╭──
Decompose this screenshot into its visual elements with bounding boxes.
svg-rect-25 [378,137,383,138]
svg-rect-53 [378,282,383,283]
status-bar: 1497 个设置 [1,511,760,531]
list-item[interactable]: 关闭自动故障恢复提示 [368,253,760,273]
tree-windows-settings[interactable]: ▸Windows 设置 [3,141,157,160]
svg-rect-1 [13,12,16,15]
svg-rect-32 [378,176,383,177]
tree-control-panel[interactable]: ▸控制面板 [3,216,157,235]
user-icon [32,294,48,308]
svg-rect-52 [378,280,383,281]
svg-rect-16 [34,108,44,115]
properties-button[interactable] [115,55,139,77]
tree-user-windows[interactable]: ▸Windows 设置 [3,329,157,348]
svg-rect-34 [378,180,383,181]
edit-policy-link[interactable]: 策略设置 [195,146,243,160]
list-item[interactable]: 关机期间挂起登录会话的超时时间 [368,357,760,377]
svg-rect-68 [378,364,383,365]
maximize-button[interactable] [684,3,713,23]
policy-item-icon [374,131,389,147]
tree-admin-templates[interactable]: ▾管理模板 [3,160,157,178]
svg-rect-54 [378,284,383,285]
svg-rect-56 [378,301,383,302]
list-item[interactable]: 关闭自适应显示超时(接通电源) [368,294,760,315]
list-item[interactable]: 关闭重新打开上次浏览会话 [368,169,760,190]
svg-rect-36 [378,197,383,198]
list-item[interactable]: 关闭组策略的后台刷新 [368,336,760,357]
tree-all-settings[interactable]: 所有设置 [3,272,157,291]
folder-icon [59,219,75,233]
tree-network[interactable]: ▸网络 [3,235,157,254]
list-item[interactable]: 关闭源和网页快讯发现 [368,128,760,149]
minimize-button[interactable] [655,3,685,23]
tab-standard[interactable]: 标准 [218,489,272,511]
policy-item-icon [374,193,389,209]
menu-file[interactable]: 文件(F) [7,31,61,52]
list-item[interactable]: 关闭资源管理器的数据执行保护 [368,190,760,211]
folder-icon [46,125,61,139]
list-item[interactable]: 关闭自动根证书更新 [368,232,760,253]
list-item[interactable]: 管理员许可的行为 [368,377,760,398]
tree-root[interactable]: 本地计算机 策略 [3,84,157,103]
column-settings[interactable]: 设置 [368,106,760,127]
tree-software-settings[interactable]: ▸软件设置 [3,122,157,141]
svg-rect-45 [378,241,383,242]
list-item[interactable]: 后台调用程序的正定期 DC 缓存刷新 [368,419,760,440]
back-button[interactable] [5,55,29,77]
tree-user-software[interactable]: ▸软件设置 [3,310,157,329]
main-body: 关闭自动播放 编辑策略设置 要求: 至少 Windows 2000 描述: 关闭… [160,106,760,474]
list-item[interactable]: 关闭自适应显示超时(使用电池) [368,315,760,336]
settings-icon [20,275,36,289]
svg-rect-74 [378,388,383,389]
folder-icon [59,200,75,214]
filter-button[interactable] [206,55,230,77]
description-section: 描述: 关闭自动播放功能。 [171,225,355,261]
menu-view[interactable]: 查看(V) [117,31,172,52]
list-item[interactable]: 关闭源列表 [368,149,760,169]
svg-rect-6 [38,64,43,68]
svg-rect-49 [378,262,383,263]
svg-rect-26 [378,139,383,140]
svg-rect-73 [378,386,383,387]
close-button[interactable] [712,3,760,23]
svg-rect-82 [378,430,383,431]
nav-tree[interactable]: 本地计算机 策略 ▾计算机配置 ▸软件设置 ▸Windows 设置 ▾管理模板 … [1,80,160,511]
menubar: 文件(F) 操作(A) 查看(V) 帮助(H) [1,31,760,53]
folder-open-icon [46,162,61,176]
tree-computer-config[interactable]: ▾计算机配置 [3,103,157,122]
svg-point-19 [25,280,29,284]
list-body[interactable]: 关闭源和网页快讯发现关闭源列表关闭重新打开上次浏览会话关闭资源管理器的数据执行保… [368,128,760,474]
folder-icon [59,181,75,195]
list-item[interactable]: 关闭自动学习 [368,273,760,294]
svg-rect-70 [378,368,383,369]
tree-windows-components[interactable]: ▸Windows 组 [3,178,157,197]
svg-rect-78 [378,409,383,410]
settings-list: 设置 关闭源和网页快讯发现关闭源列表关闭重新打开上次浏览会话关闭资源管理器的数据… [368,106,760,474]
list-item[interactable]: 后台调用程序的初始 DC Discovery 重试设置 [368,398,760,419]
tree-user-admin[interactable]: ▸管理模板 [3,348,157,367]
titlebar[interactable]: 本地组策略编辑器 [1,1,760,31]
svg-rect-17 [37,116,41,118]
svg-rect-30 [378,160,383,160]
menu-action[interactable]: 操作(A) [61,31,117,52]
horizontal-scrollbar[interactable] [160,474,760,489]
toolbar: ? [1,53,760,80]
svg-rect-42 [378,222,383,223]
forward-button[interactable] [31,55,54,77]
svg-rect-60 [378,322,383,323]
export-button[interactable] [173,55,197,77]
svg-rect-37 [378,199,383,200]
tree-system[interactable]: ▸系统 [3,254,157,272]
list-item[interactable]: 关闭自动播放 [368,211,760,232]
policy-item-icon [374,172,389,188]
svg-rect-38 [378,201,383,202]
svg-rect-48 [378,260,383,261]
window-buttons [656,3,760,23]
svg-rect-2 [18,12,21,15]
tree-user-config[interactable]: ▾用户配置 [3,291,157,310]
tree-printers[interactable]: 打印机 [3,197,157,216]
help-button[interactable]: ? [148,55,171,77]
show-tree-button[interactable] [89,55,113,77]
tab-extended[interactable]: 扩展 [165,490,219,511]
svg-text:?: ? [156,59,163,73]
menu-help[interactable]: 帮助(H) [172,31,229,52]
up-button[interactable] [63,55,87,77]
╰──
Check each line of the listing above, and copy it if it contains the word "policy".

edit-policy-link[interactable]: 策略设置 [195,146,243,160]
policy-item-icon [374,131,389,147]
policy-item-icon [374,193,389,209]
policy-item-icon [374,172,389,188]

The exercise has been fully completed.